Beachgoers are being warned to take care if they come across a blue ringed octopus, following a Traralgon man’s close encounter last week with the tiny but deadly sea creature at a popular Gippsland fishing spot.
After netting what he thought was a harmless octopus while fishing at Port Welshpool jetty on Thursday, angler Zack Hall joked with a mate that it might be one of the deadly blue ringed species.
Then, perhaps feeling threatened out of water on the jetty, the octopus illuminated its beautiful blue rings.
“It was a bit of a surprise and then a tiny bit of panic given they are so deadly,” Mr Hall said.
He took the photo and with the frame of the net immediately ushered the animal back into the water.
He said at first he did not recognise it as a blue ringed octopus until it had felt threatened and shown its colours.
“As soon as you identify it you should just try to get it back into the water,” he said.
“They can’t do much to you if they are just swimming in the water, there’s no need to kill them, just get it back in the water.”

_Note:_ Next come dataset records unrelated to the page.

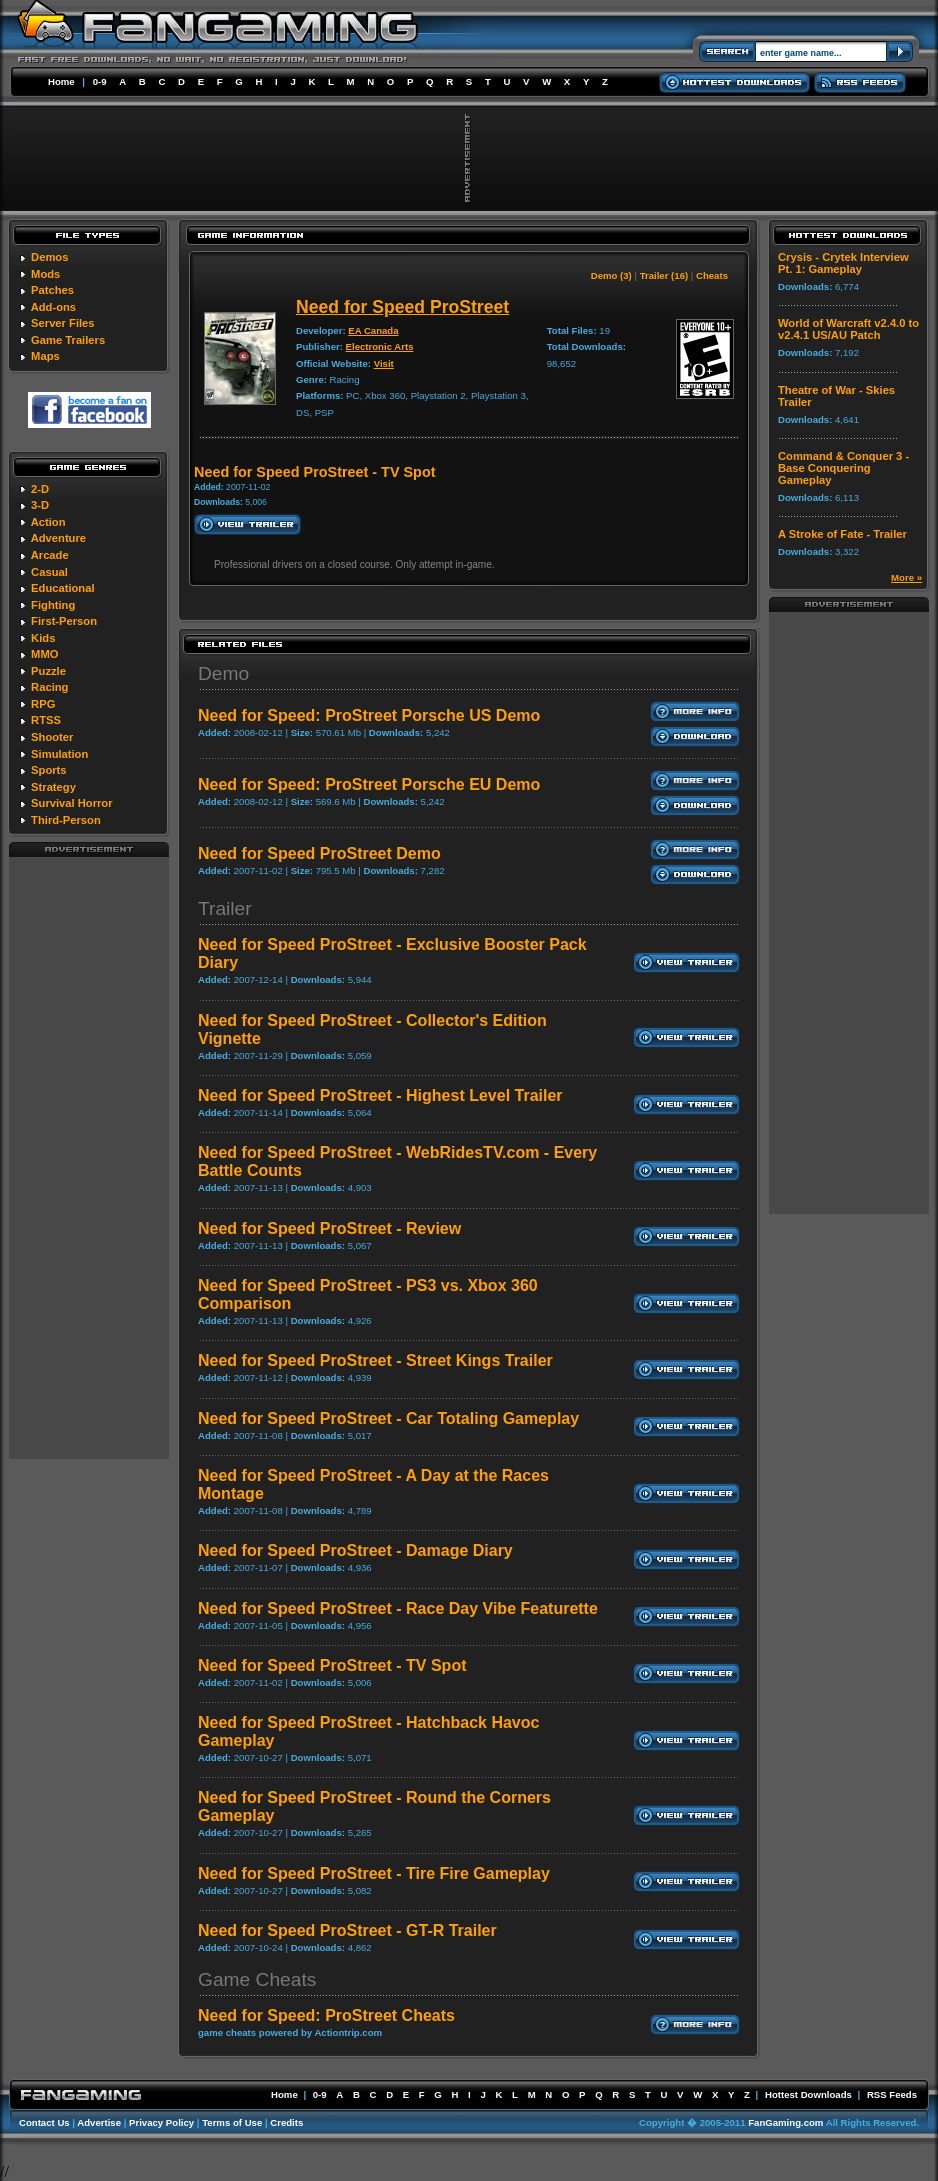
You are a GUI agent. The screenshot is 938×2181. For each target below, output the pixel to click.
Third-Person (66, 820)
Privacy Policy (161, 2122)
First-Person (64, 621)
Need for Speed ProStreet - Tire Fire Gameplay (374, 1873)
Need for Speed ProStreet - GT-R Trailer (347, 1930)
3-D (40, 505)
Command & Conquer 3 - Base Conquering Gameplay (843, 468)
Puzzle (48, 671)
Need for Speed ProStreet (402, 307)
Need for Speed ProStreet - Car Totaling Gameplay (388, 1418)
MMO (44, 654)
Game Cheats (257, 1979)
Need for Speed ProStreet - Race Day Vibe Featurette (398, 1608)
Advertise (99, 2122)
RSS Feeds (892, 2094)
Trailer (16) (664, 275)
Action (48, 522)
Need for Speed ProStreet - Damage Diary (355, 1550)
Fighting (53, 605)
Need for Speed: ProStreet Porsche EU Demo (369, 784)
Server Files (62, 323)
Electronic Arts (380, 346)
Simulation (59, 754)
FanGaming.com (785, 2122)
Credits (286, 2122)
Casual (49, 572)
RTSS (46, 720)
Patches (52, 290)
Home (61, 81)
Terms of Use (232, 2122)
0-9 (100, 81)
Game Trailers (68, 340)
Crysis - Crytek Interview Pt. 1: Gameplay (843, 263)
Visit (384, 363)
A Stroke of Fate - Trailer (842, 534)
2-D (40, 489)
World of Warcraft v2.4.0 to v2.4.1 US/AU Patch (848, 329)
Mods (45, 274)
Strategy (53, 787)
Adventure (58, 538)
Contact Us (44, 2122)
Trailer (225, 908)
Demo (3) (611, 275)
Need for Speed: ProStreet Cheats (326, 2015)
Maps (45, 356)
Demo (223, 673)
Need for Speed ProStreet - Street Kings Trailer (375, 1360)
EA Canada (373, 330)
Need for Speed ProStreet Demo (319, 853)
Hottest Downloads (808, 2094)
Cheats (712, 275)
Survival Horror (71, 803)
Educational (62, 588)
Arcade (50, 555)
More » (906, 577)
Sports (48, 770)
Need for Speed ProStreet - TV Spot (332, 1665)
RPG (43, 704)
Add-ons (53, 307)
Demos (49, 257)
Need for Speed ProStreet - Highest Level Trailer (380, 1095)
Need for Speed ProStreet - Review (329, 1228)
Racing (49, 687)
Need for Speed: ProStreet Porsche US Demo (369, 715)
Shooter (52, 737)
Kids (43, 638)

The notorious blue ringed octopus, found in shallow reefs and rock pools around the Australian coastline, is considered one of the most venomous marine animals in the world.
Although not aggressive, its bite causes serious paralysis and its victims can suffocate due to the inability to breathe.
Confirmed animal-related deaths in Australia from 2000 to 2010 according to the National Coronial Information System:
There is no antivenom and it is known to have caused the deaths of two people in Australia and one in Singapore, while many more have come close to death.
Dr Mandy Reid from Australian Museum’s malacology department said while common in Victorian waters, the blue ringed octopus was a “secretive” animal and therefore not often spotted by humans.
“They live in fairly shallow waters in among rocks, rock pools and crevices, but finding them out in open water isn’t completely unheard of, it tends to happen from time to time,” Dr Reid said.
She said the blue ringed octopus would not attack swimmers, however could deliver a potentially deadly bite if handled.
“They’re not aggressive, they just want to escape humans, but if they’re cornered or upset there’s a possibility they will bite,” Dr Reid said.
Dr Reid urged caution when reaching into crevices in rocks or picking up empty shells – a favourite living spot for them.
“Just don’t pick it (the octopus) up, don’t handle it even with a gloved hand because it’s been known to bite through a glove,” she said.
“It should be just left alone.”
The blue ringed octopus has an arm span of less than 15 centimetres.
Of the three species formally described, the most common in Victorian waters is the southern blue ringed octopus.